Philip Dru: Administrator/Chapter XXXI

Philip Dru: Administrator
by Colonel House
Chapter XXXI: The Question of Taxation
207015Philip Dru: Administrator — Chapter XXXI: The Question of TaxationColonel House


Chapter XXXI
The Question of Taxation


The question of taxation was one of the most complex problems with which the Administrator had to deal. As with the legal machinery he formed a board of five to advise with him, and to carry out his very well-defined ideas. Upon this board was a political economist, a banker, who was thought to be the ablest man of his profession, a farmer who was a very successful and practical man, a manufacturer and a Congressman, who for many years had been the consequential member of the Ways and Means Committee. All these men were known for their breadth of view and their interest in public affairs.

Again, Dru went to England, France and Germany for the best men he could get as advisers to the board. He offered such a price for their services that, eminent as they were, they did not feel that they could refuse. He knew the best were the cheapest.

At the first sitting of the Committee, Dru told them to consider every existing tax law obliterated, to begin anew and to construct a revenue system along the lines he indicated for municipalities, counties, states and the Nation. He did not contemplate, he said, that the new law should embrace all the taxes which the three first-named civil divisions could levy, but that it should apply only where taxes related to the general government. Nevertheless, Dru was hopeful that such a system would be devised as would render it unnecessary for either municipalities, counties or states to require any further revenue. Dru directed the board to divide each state into districts for the purpose of taxation, not making them large enough to be cumbersome, and yet not small enough to prohibit the employment of able men to form the assessment and collecting boards. He suggested that these boards be composed of four local men and one representative of the Nation.

He further directed that the tax on realty both in the country and the city should be upon the following basis:--Improvements on city property were to be taxed at one-fifth of their value, and the naked property either in town or country at two-thirds of its value. The fact that country property used for agricultural purposes was improved, should not be reckoned. In other words, if A had one hundred acres with eighty acres of it in cultivation and otherwise improved, and B had one hundred acres beside him of just as good land, but not in cultivation or improved, B’s land should be taxed as much as A’s.

In cities and towns taxation was to be upon a similar basis. For instance, when there was a lot, say, one hundred feet by one hundred feet with improvements upon it worth three hundred thousand dollars, and there was another lot of the same size and value, the improved lot should be taxed only sixty thousand more than the unimproved lot; that is, both lots should be taxed alike, and the improvement on the one should be assessed at sixty thousand dollars or one-fifth of its actual value.

This, Dru pointed out, would deter owners from holding unimproved realty, for the purpose of getting the unearned increment made possible by the thrift of their neighbors. In the country it would open up land for cultivation now lying idle, provide homes for more people, cheapen the cost of living to all, and make possible better schools, better roads and a better opportunity for the successful cooperative marketing of products.

In the cities and towns, it would mean a more homogeneous population, with better streets, better sidewalks, better sewerage, more convenient churches and cheaper rents and homes. As it was at that time, a poor man could not buy a home nor rent one near his work, but must needs go to the outskirts of his town, necessitating loss of time and cost of transportation, besides sacrificing the obvious comforts and conveniences of a more compact population.
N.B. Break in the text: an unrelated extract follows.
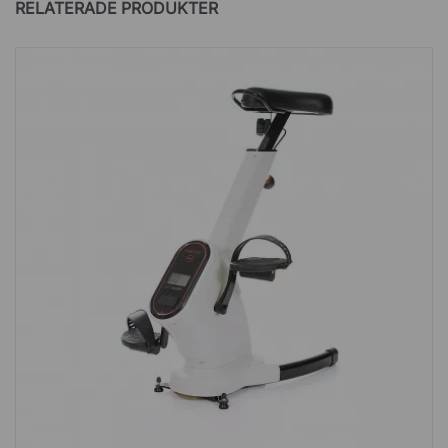
RELATERADE PRODUKTER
The Administrator further directed the tax board to work out a graduated income tax exempting no income whatsoever. Incomes up to one thousand dollars a year, Dru thought, should bear a merely nominal tax of one-half of one per cent.; those of from one to two thousand, one per cent.; those of from two to five thousand, two per cent.; those of from five to ten thousand, three per cent.; those of from ten to twenty thousand, six per cent. The tax on incomes of more than twenty thousand dollars a year, Dru directed, was to be rapidly increased, until a maximum of seventy per cent. was to be reached on those incomes that were ten million dollars, or above.

False returns, false swearing, or any subterfuge to defraud the Government, was to be punished by not less than six months or more than two years in prison. The board was further instructed to incorporate in their tax measure, an inheritance tax clause, graduated at the same rate as in the income tax, and to safeguard the defrauding of the Government by gifts before death and other devices.